So, the first time you pass this exercise, you think: "What? two ten means twenty? Oh, that should that they multiply, and that "puluh" after another number is rather the mark of the teens that a real number, like two-teen.
You see their method is effective, now you've understood and remembered it.
1096
Dua and similar words for two are found in many Austronesian languages such as Cebuano (duha) and malagasy (rua). It's probably a coincidence that austronesian languages and many indo-european languages have a similarish word for two
2218
True. Coincidences like that occasionally happen. A fun example is the word "dog" in the Austrailian Aboriginal language Mbabaram. It means dog, but it's not related to the English word "dog". It's just a weird coincidence.
2218
Actually, I heard that somewhere else first...but then I heard it from NativLang! (It's one of my favorite illustrations of coincidences).
We don't know if it's only a coincidence, officially it is, but, because there is not only one isolated coincidence, but several ones, and because the Austronesian origines are not very well known, despite the official linguistic theories, there's room for doubts and alternative theories.
The actual hypothesis is that Austronesian languages are a separate family from Indo-European ones, but who know, linguistic science will maybe make some progress and find common ancestors. For people who know for instance Hindi and Indonesian, there are really many of this coincidences, and I exclude those the words that have been "traded" by the mean of the Arabic language and culture.
https://flatassembler.github.io/Indo-Austronesian.html
There are also some similitaries in scripts:
https://history.stackexchange.com/questions/48418/whats-the-explanation-for-the-similarities-seen-between-the-rapa-nui-script-and
https://linguistics.stackexchange.com/questions/12402/is-austronesian-the-closest-relative-to-pie
Yes, that's true that weird coincidences happen too, the Mbararam "dog" is a classical linguistic textbook case (false cognate):
https://en.wikipedia.org/wiki/Mbabaram_language#Word_for_%22dog%22
one PIE: sem "one united", Austro: sa Indonesian: se-
two PIE: du̯oe̯, Austro: dusa, Indo: dua (from root duha)

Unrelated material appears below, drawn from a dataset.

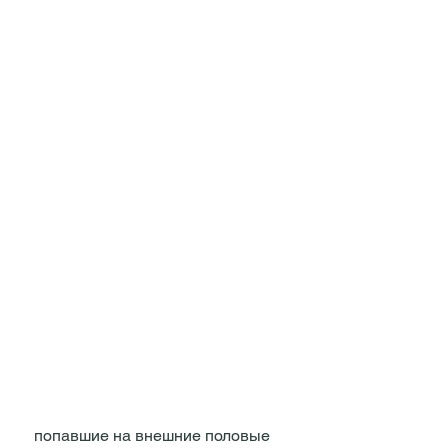
 попавшие на внешние половые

three PIE: trei̯es, Austro: telu. Hindi: tiin. Indo: triga.
That's not very easy to compare the vocabulary, because Indonesian have a lot of loan words, and most are from these origins:
- Sanskrit-Hindi
- Arabic, Persian (not the same family, but Arabic borrowed from Persian, and gave the words in Indonesian)
- Chinese
- Portuguese, Spanish
- Dutch, French
And more recently, English.
For instance, the word for "animal" in Indonesian is "hewan", and in Hindi, it's "haivan", they both come from Persan حیوان (hayawān), it was brough by the mean of the Arabic language.
Indonesian first incorporated deeply many Sanskrit-Hindi-root words because of the religion, so it's probably hard to know what has been borrowed and what is from other roots, and if this root is really separated.